Published 4 Jun 2017 in cs.SI | (1706.01091v3)

Abstract: Personalized PageRank (PPR) is a measure of the importance of a node from the perspective of another (we call these nodes the $\textit{target}$ and the $\textit{source}$, respectively). PPR has been used in many applications, such as offering a Twitter user (the source) recommendations of who to follow (targets deemed important by PPR); additionally, PPR has been used in graph-theoretic problems such as community detection. However, computing PPR is infeasible for large networks like Twitter, so efficient estimation algorithms are necessary. In this work, we analyze the relationship between PPR estimation complexity and clustering. First, we devise algorithms to estimate PPR for many source/target pairs. In particular, we propose an enhanced version of the existing single pair estimator $\texttt{Bidirectional-PPR}$ that is more useful as a primitive for many pair estimation.

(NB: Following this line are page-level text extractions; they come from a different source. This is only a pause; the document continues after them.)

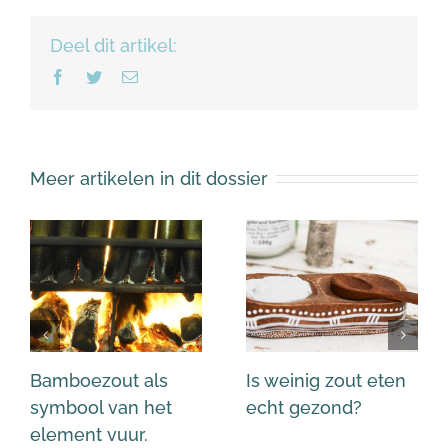
Deel dit artikel:
Facebook
Twitter
E-
mail
Meer artikelen in dit dossier
Bamboezout als
Is weinig zout eten
symbool van het
echt gezond?
element vuur.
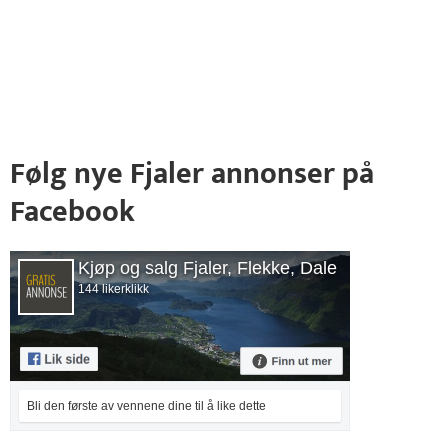
Følg nye Fjaler annonser på
Facebook
Kjøp og salg Fjaler, Flekke, Dale
144 likerklikk
Bli den første av vennene dine til å like dette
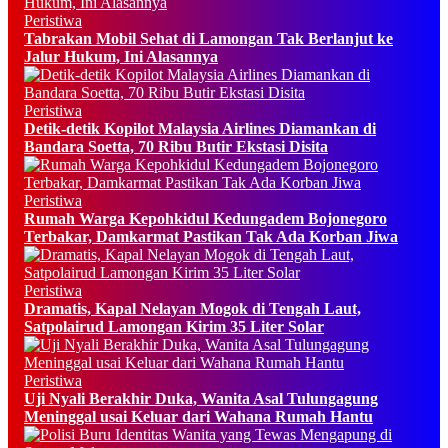
Peristiwa
Tabrakan Mobil Sehat di Lamongan Tak Berlanjut ke
Jalur Hukum, Ini Alasannya
Peristiwa
Detik-detik Kopilot Malaysia Airlines Diamankan di
Bandara Soetta, 70 Ribu Butir Ekstasi Disita
Peristiwa
Rumah Warga Kepohkidul Kedungadem Bojonegoro
Terbakar, Damkarmat Pastikan Tak Ada Korban Jiwa
Peristiwa
Dramatis, Kapal Nelayan Mogok di Tengah Laut,
Satpolairud Lamongan Kirim 35 Liter Solar
Peristiwa
Uji Nyali Berakhir Duka, Wanita Asal Tulungagung
Meninggal usai Keluar dari Wahana Rumah Hantu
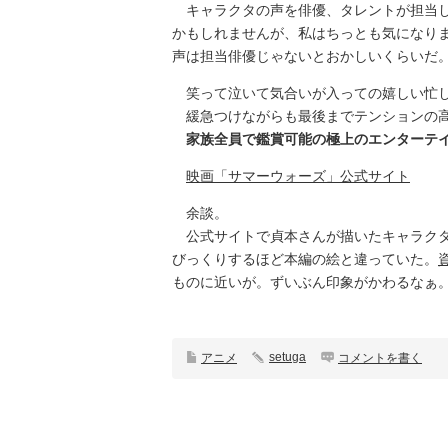
キャラクタの声を俳優、タレントが担当し
かもしれませんが、私はちっとも気になり
声は担当俳優じゃないとおかしいくらいだ
笑って泣いて気合いが入っての嬉しい忙
緩急つけながらも最後までテンションの高
家族全員で鑑賞可能の極上のエンターテ
映画「サマーウォーズ」公式サイト
余談。
公式サイトで貞本さんが描いたキャラクタ
びっくりするほど本編の絵と違っていた。
ものに近いが。ずいぶん印象がかわるなぁ
setuga
アニメ
コメントを書く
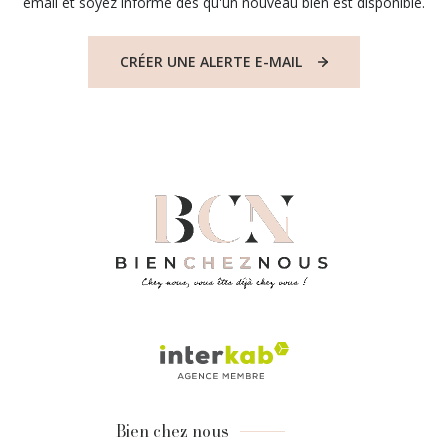
email et soyez informé dès qu'un nouveau bien est disponible.
CRÉER UNE ALERTE E-MAIL
Bien chez nous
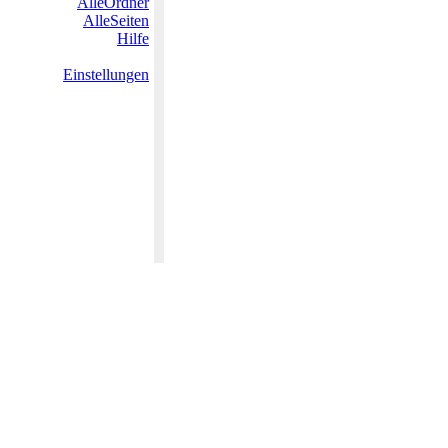
AlleOrdner
AlleSeiten
Hilfe
Einstellungen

We then show that the common underlying graph can be leveraged to efficiently and jointly estimate PPR for many pairs, rather than treating each pair separately using the primitive algorithm. Next, we show the complexity of our joint estimation scheme relates closely to the degree of clustering among the sources and targets at hand, indicating that estimating PPR for many pairs is easier when clustering occurs. Finally, we consider estimating PPR when several machines are available for parallel computation, devising a method that leverages our clustering findings, specifically the quantities computed $\textit{in situ}$, to assign tasks to machines in a manner that reduces computation time. This demonstrates that the relationship between complexity and clustering has important consequences in a practical distributed setting.